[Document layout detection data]
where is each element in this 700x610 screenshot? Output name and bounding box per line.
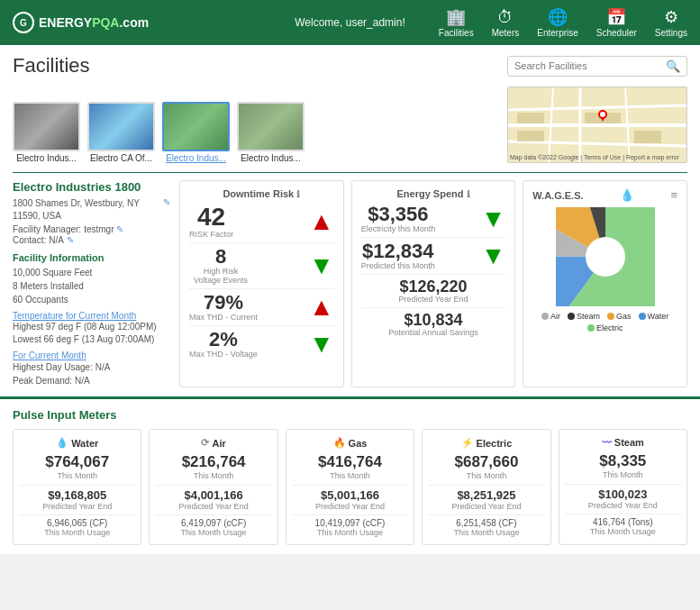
electricity-arrow: ▼ [481, 206, 506, 232]
temp-link[interactable]: Temperature for Current Month [13, 311, 170, 321]
facility-thumb-2[interactable]: Electro CA Of... [87, 102, 155, 163]
wages-card-header: W.A.G.E.S. 💧 ≡ [532, 188, 677, 202]
steam-month-value: $8,335 [565, 452, 681, 470]
svg-rect-7 [517, 113, 544, 123]
downtime-info-icon[interactable]: ℹ [296, 189, 300, 199]
logo-text: ENERGYPQA.com [39, 15, 149, 30]
air-usage-label: This Month Usage [155, 528, 271, 537]
downtime-card: Downtime Risk ℹ 42 RISK Factor ▲ 8 High … [179, 180, 344, 387]
steam-usage-value: 416,764 (Tons) [565, 517, 681, 527]
savings-label: Potential Annual Savings [361, 328, 506, 337]
pulse-air-title: ⟳ Air [155, 437, 271, 449]
thumb-label-4: Electro Indus... [241, 153, 301, 163]
thumb-label-1: Electro Indus... [16, 153, 77, 163]
pulse-water-title: 💧 Water [19, 437, 135, 449]
facility-info-section: Electro Industries 1800 1800 Shames Dr, … [13, 180, 687, 387]
savings-value: $10,834 [361, 312, 506, 328]
facility-contact-row: Contact: N/A ✎ [13, 235, 170, 245]
predicted-month-arrow: ▼ [481, 243, 506, 269]
electric-usage-label: This Month Usage [428, 528, 544, 537]
peak-demand-row: Peak Demand: N/A [13, 374, 170, 387]
gas-year-label: Predicted Year End [292, 502, 408, 511]
legend-electric: Electric [587, 323, 623, 332]
air-year-value: $4,001,166 [155, 488, 271, 502]
pulse-grid: 💧 Water $764,067 This Month $9,168,805 P… [13, 429, 687, 545]
nav-meters[interactable]: ⏱ Meters [492, 8, 520, 38]
pulse-electric-title: ⚡ Electric [428, 437, 544, 449]
predicted-year-label: Predicted Year End [361, 295, 506, 304]
risk-factor-label: RISK Factor [189, 230, 233, 239]
electric-icon: ⚡ [461, 437, 474, 449]
air-month-value: $216,764 [155, 453, 271, 471]
map-svg [508, 87, 687, 163]
risk-factor-arrow: ▲ [309, 209, 334, 234]
edit-contact-icon[interactable]: ✎ [67, 235, 74, 245]
electric-month-label: This Month [428, 471, 544, 480]
electric-month-value: $687,660 [428, 453, 544, 471]
facility-thumb-1[interactable]: Electro Indus... [13, 102, 80, 163]
max-thd-voltage-arrow: ▼ [309, 332, 334, 357]
edit-manager-icon[interactable]: ✎ [116, 224, 123, 234]
energy-card-title: Energy Spend ℹ [361, 188, 506, 199]
svg-point-13 [600, 112, 605, 117]
main-content: Facilities 🔍 Electro Indus... Electro CA… [0, 45, 700, 396]
facility-address-row: 1800 Shames Dr, Westbury, NY 11590, USA … [13, 197, 170, 223]
nav-settings[interactable]: ⚙ Settings [655, 7, 687, 38]
facility-thumb-4[interactable]: Electro Indus... [237, 102, 305, 163]
energy-spend-card: Energy Spend ℹ $3,356 Electricity this M… [351, 180, 516, 387]
wages-water-icon: 💧 [620, 188, 634, 202]
water-usage-label: This Month Usage [19, 528, 135, 537]
thumb-label-3: Electro Indus... [166, 153, 226, 163]
current-month-link[interactable]: For Current Month [13, 351, 170, 360]
nav-scheduler[interactable]: 📅 Scheduler [596, 7, 637, 38]
map-thumbnail[interactable]: Map data ©2022 Google | Terms of Use | R… [507, 86, 687, 163]
logo[interactable]: G ENERGYPQA.com [13, 12, 149, 33]
high-risk-label: High Risk Voltage Events [189, 267, 252, 285]
facility-occupants: 60 Occupants [13, 293, 170, 306]
contact-value: N/A [49, 235, 64, 245]
downtime-card-title: Downtime Risk ℹ [189, 188, 334, 199]
facility-thumbnails: Electro Indus... Electro CA Of... Electr… [13, 86, 305, 163]
page-header: Facilities 🔍 [13, 54, 687, 77]
air-year-label: Predicted Year End [155, 502, 271, 511]
search-input[interactable] [514, 60, 666, 71]
max-thd-label: Max THD - Current [189, 313, 258, 322]
facility-manager-row: Facility Manager: testmgr ✎ [13, 224, 170, 234]
page-title: Facilities [13, 54, 90, 77]
facility-name: Electro Industries 1800 [13, 180, 170, 194]
water-usage-value: 6,946,065 (CF) [19, 518, 135, 528]
pulse-gas-card: 🔥 Gas $416,764 This Month $5,001,166 Pre… [286, 429, 414, 545]
nav-enterprise[interactable]: 🌐 Enterprise [537, 7, 578, 38]
energy-info-icon[interactable]: ℹ [467, 189, 470, 199]
air-month-label: This Month [155, 471, 271, 480]
electric-usage-value: 6,251,458 (CF) [428, 518, 544, 528]
legend-water: Water [639, 312, 669, 321]
cards-area: Downtime Risk ℹ 42 RISK Factor ▲ 8 High … [179, 180, 687, 387]
wages-legend: Air Steam Gas Water [532, 312, 677, 332]
manager-value: testmgr [84, 224, 114, 234]
electricity-value: $3,356 [361, 205, 436, 224]
pulse-steam-card: 〰 Steam $8,335 This Month $100,023 Predi… [559, 429, 687, 545]
edit-address-icon[interactable]: ✎ [163, 197, 170, 207]
gas-year-value: $5,001,166 [292, 488, 408, 502]
facility-sqft: 10,000 Square Feet [13, 266, 170, 279]
facility-thumb-3[interactable]: Electro Indus... [162, 102, 230, 163]
predicted-month-value: $12,834 [361, 241, 435, 261]
air-icon: ⟳ [201, 437, 209, 449]
water-year-value: $9,168,805 [19, 488, 135, 502]
map-attribution: Map data ©2022 Google | Terms of Use | R… [510, 154, 679, 160]
svg-point-19 [586, 237, 625, 277]
steam-usage-label: This Month Usage [565, 527, 681, 536]
water-month-value: $764,067 [19, 453, 135, 471]
pulse-water-card: 💧 Water $764,067 This Month $9,168,805 P… [13, 429, 141, 545]
high-risk-value: 8 [189, 247, 252, 267]
nav-facilities[interactable]: 🏢 Facilities [439, 7, 474, 38]
pulse-air-card: ⟳ Air $216,764 This Month $4,001,166 Pre… [149, 429, 277, 545]
search-icon: 🔍 [666, 59, 680, 73]
max-thd-value: 79% [189, 293, 258, 313]
risk-factor-value: 42 [189, 205, 233, 230]
wages-chart-container [532, 207, 677, 306]
steam-year-label: Predicted Year End [565, 501, 681, 510]
predicted-year-value: $126,220 [361, 278, 506, 295]
wages-menu-icon[interactable]: ≡ [670, 188, 677, 202]
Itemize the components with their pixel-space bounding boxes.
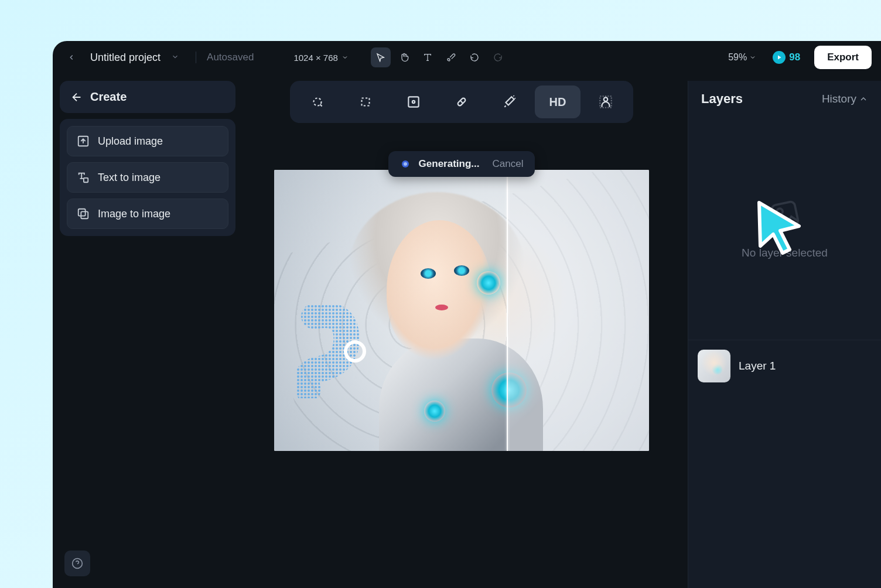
- text-to-image-button[interactable]: Text to image: [67, 162, 228, 193]
- help-button[interactable]: [64, 551, 90, 576]
- upload-icon: [77, 135, 90, 148]
- chevron-up-icon: [859, 94, 868, 104]
- text-to-image-label: Text to image: [98, 172, 161, 184]
- upload-image-button[interactable]: Upload image: [67, 126, 228, 156]
- layer-list: Layer 1: [688, 340, 881, 392]
- back-button[interactable]: [62, 48, 81, 67]
- top-tools: [371, 47, 508, 67]
- image-to-image-icon: [77, 207, 90, 220]
- upload-label: Upload image: [98, 135, 163, 148]
- svg-rect-2: [84, 178, 88, 182]
- right-panel: Layers History No layer selected Layer 1: [688, 81, 881, 588]
- generating-text: Generating...: [419, 158, 480, 170]
- divider: [196, 52, 196, 63]
- undo-button[interactable]: [465, 47, 484, 67]
- image-to-image-label: Image to image: [98, 208, 170, 220]
- magic-brush-tool[interactable]: [295, 86, 340, 118]
- topbar: Untitled project Autosaved 1024 × 768: [53, 41, 881, 74]
- cancel-button[interactable]: Cancel: [493, 158, 524, 170]
- hd-label: HD: [549, 95, 566, 109]
- heal-tool[interactable]: [439, 86, 484, 118]
- svg-point-12: [604, 97, 608, 101]
- canvas-image: [274, 170, 649, 451]
- brush-tool[interactable]: [441, 47, 461, 67]
- svg-rect-3: [78, 209, 86, 216]
- back-arrow-icon: [70, 91, 83, 104]
- magic-wand-tool[interactable]: [487, 86, 532, 118]
- canvas-dimensions[interactable]: 1024 × 768: [293, 53, 349, 63]
- layer-name: Layer 1: [739, 360, 776, 372]
- generating-status: Generating... Cancel: [388, 151, 535, 177]
- credits-indicator[interactable]: 98: [773, 51, 800, 64]
- credits-value: 98: [789, 52, 800, 63]
- cursor-tool[interactable]: [371, 47, 391, 67]
- svg-point-15: [404, 162, 407, 166]
- remove-bg-tool[interactable]: [583, 86, 629, 118]
- main-area: Create Upload image Text to image Image …: [53, 74, 881, 588]
- image-to-image-button[interactable]: Image to image: [67, 199, 228, 229]
- svg-line-11: [460, 101, 463, 103]
- hd-upscale-tool[interactable]: HD: [535, 86, 580, 118]
- svg-rect-4: [81, 211, 88, 218]
- left-panel: Create Upload image Text to image Image …: [60, 81, 235, 588]
- export-button[interactable]: Export: [814, 46, 872, 69]
- hand-tool[interactable]: [394, 47, 414, 67]
- demo-cursor-icon: [753, 198, 806, 257]
- autosaved-label: Autosaved: [207, 52, 254, 63]
- create-title: Create: [90, 90, 127, 104]
- canvas[interactable]: [274, 170, 649, 451]
- layer-thumbnail: [698, 350, 730, 382]
- help-icon: [71, 558, 83, 569]
- app-window: Untitled project Autosaved 1024 × 768: [53, 41, 881, 588]
- redo-button[interactable]: [488, 47, 508, 67]
- project-name[interactable]: Untitled project: [90, 52, 161, 64]
- zoom-value: 59%: [728, 52, 747, 63]
- create-header[interactable]: Create: [60, 81, 235, 113]
- history-tab[interactable]: History: [822, 93, 868, 105]
- text-tool[interactable]: [418, 47, 438, 67]
- svg-point-9: [412, 101, 415, 103]
- project-dropdown-icon[interactable]: [171, 53, 179, 63]
- right-panel-header: Layers History: [688, 81, 881, 117]
- zoom-control[interactable]: 59%: [728, 52, 756, 63]
- brush-stroke-overlay: [296, 305, 378, 398]
- crop-tool[interactable]: [343, 86, 388, 118]
- dimensions-text: 1024 × 768: [293, 53, 338, 63]
- layer-item[interactable]: Layer 1: [698, 350, 872, 382]
- canvas-toolbar: HD: [290, 81, 633, 123]
- layers-tab[interactable]: Layers: [701, 91, 743, 107]
- generating-icon: [400, 159, 411, 169]
- center-area: HD Generating... Cancel: [244, 81, 679, 588]
- create-options: Upload image Text to image Image to imag…: [60, 119, 235, 236]
- frame-tool[interactable]: [391, 86, 436, 118]
- text-to-image-icon: [77, 171, 90, 184]
- credits-icon: [773, 51, 786, 64]
- comparison-slider[interactable]: [507, 170, 508, 451]
- svg-rect-8: [408, 97, 418, 107]
- svg-rect-7: [362, 98, 370, 106]
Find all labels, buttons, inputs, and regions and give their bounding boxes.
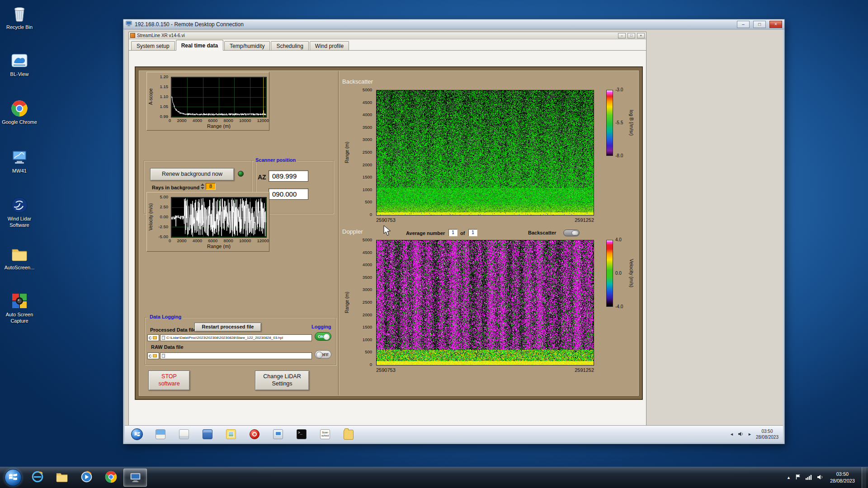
taskbar-item-internet-explorer[interactable] — [26, 469, 49, 487]
processed-drive-selector[interactable]: C — [147, 334, 159, 341]
change-lidar-settings-button[interactable]: Change LiDARSettings — [255, 371, 309, 390]
remote-taskbar-item-snipping-tool[interactable] — [271, 427, 285, 441]
remote-taskbar-item-folder[interactable] — [342, 427, 355, 441]
average-of-field[interactable]: 1 — [468, 229, 477, 236]
app-titlebar[interactable]: StreamLine XR v14-6.vi – □ × — [129, 32, 646, 39]
tick-label: 0 — [370, 212, 372, 217]
tick-label: 1.10 — [160, 94, 169, 99]
tick-label: 6000 — [208, 118, 217, 123]
backscatter-toggle[interactable] — [563, 230, 580, 236]
tab-system-setup[interactable]: System setup — [131, 41, 175, 50]
backscatter-ylabel: Range (m) — [344, 90, 350, 215]
rays-stepper[interactable] — [201, 183, 205, 190]
restart-processed-file-button[interactable]: Restart processed file — [194, 323, 261, 332]
remote-taskbar-item-calculator[interactable] — [201, 427, 214, 441]
remote-taskbar-item-scan-sched[interactable]: Scansched — [318, 427, 332, 441]
rdp-minimize-button[interactable]: – — [737, 21, 750, 28]
taskbar-item-remote-desktop[interactable] — [123, 469, 147, 487]
windows-flag-icon — [9, 472, 18, 483]
desktop-icon-wind-lidar[interactable]: Wind Lidar Software — [0, 195, 39, 229]
average-number-field[interactable]: 1 — [448, 229, 458, 236]
processed-data-file-label: Processed Data file — [150, 327, 196, 333]
remote-start-button[interactable] — [130, 427, 144, 441]
tab-temp-humidity[interactable]: Temp/humidity — [224, 41, 270, 50]
mw41-icon — [9, 147, 29, 167]
desktop-icon-bl-view[interactable]: BL-View — [0, 51, 39, 78]
start-button[interactable] — [5, 469, 22, 486]
scanner-position-title: Scanner position — [254, 157, 297, 163]
renew-background-button[interactable]: Renew background now — [150, 168, 234, 181]
desktop-icon-auto-screen-capture[interactable]: Auto Screen Capture — [0, 291, 39, 324]
rays-value-field[interactable]: 8 — [206, 183, 216, 190]
tick-label: 5000 — [363, 237, 372, 243]
app-restore-button[interactable]: □ — [627, 33, 635, 38]
velocity-xticks: 020004000600080001000012000 — [169, 238, 269, 243]
tick-label: 1.05 — [160, 104, 169, 109]
remote-language-icon[interactable]: ► — [748, 432, 752, 436]
desktop-icon-autoscreen[interactable]: AutoScreen... — [0, 244, 39, 271]
desktop-icon-google-chrome[interactable]: Google Chrome — [0, 99, 39, 126]
taskbar-item-media-player[interactable] — [75, 469, 98, 487]
el-value-field[interactable]: 090.000 — [269, 188, 308, 200]
remote-hidden-icons-arrow[interactable]: ◄ — [730, 432, 734, 436]
tab-wind-profile[interactable]: Wind profile — [310, 41, 349, 50]
remote-desktop-icon — [129, 471, 142, 485]
az-value-field[interactable]: 089.999 — [269, 170, 308, 182]
taskbar: ▲ 03:50 28/08/2023 — [0, 467, 868, 488]
remote-taskbar-item-journal[interactable] — [177, 427, 191, 441]
tick-label: 4000 — [193, 238, 202, 243]
tick-label: 0 — [370, 362, 372, 367]
doppler-plot-title: Doppler — [342, 228, 363, 235]
tick-label: 0.00 — [160, 214, 169, 220]
taskbar-item-windows-explorer[interactable] — [50, 469, 74, 487]
rdp-close-button[interactable]: × — [769, 21, 782, 28]
show-desktop-button[interactable] — [862, 467, 866, 488]
remote-taskbar-item-paint[interactable] — [154, 427, 167, 441]
remote-taskbar-item-power[interactable] — [248, 427, 261, 441]
volume-icon[interactable] — [817, 474, 823, 482]
network-icon[interactable] — [806, 474, 812, 482]
tick-label: -2.50 — [158, 224, 168, 230]
desktop-icon-recycle-bin[interactable]: Recycle Bin — [0, 4, 39, 31]
tab-real-time-data[interactable]: Real time data — [176, 40, 223, 51]
tab-scheduling[interactable]: Scheduling — [271, 41, 308, 50]
hidden-icons-arrow[interactable]: ▲ — [787, 475, 791, 480]
app-minimize-button[interactable]: – — [618, 33, 626, 38]
doppler-x-end: 2591252 — [558, 367, 594, 373]
tick-label: 2500 — [363, 300, 372, 305]
tick-label: -3.0 — [615, 87, 623, 93]
velocity-canvas — [171, 197, 267, 238]
taskbar-item-chrome[interactable] — [99, 469, 123, 487]
taskbar-clock[interactable]: 03:50 28/08/2023 — [828, 471, 857, 484]
backscatter-plot-title: Backscatter — [342, 78, 373, 85]
app-close-button[interactable]: × — [637, 33, 645, 38]
tick-label: -5.00 — [158, 234, 168, 239]
auto-screen-capture-icon — [9, 291, 29, 311]
remote-clock[interactable]: 03:50 28/08/2023 — [756, 428, 778, 440]
remote-taskbar-item-photo-viewer[interactable] — [224, 427, 238, 441]
remote-desktop: StreamLine XR v14-6.vi – □ × System setu… — [125, 30, 783, 442]
desktop-icon-mw41[interactable]: MW41 — [0, 147, 39, 174]
tick-label: 4000 — [363, 112, 372, 117]
rdp-maximize-button[interactable]: □ — [753, 21, 766, 28]
processed-path-field[interactable]: C:\Lidar\Data\Proc\2023\202308\20230828\… — [160, 334, 312, 341]
stop-software-button[interactable]: STOPsoftware — [148, 371, 190, 390]
remote-taskbar-item-console[interactable]: >_ — [295, 427, 308, 441]
raw-drive-selector[interactable]: C — [147, 352, 159, 359]
remote-volume-icon[interactable] — [738, 430, 744, 438]
bl-view-icon — [9, 51, 29, 70]
raw-path-field[interactable] — [160, 352, 312, 359]
of-label: of — [460, 230, 465, 236]
tick-label: 12000 — [257, 238, 269, 243]
desktop-icon-label: Recycle Bin — [6, 24, 33, 31]
action-center-flag-icon[interactable] — [796, 474, 801, 482]
tick-label: 2000 — [363, 162, 372, 168]
file-icon — [162, 354, 165, 358]
tick-label: 500 — [365, 349, 372, 355]
rdp-titlebar[interactable]: 192.168.0.150 - Remote Desktop Connectio… — [123, 19, 784, 29]
backscatter-heatmap-canvas — [376, 90, 594, 216]
processed-logging-toggle[interactable]: ON — [315, 332, 331, 341]
raw-logging-toggle[interactable]: OFF — [315, 350, 331, 359]
calculator-icon — [203, 429, 212, 439]
snipping-tool-icon — [273, 429, 283, 439]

_TASK BRIEF_
Copy out every line in the entries above that holds "area".

_SOLUTION FOR THIS TASK_
cards-area: Downtime Risk ℹ 42 RISK Factor ▲ 8 High … [179, 180, 687, 387]
- main-area: Create Upload image Text to image Image …: [53, 74, 881, 588]
- center-area: HD Generating... Cancel: [244, 81, 679, 588]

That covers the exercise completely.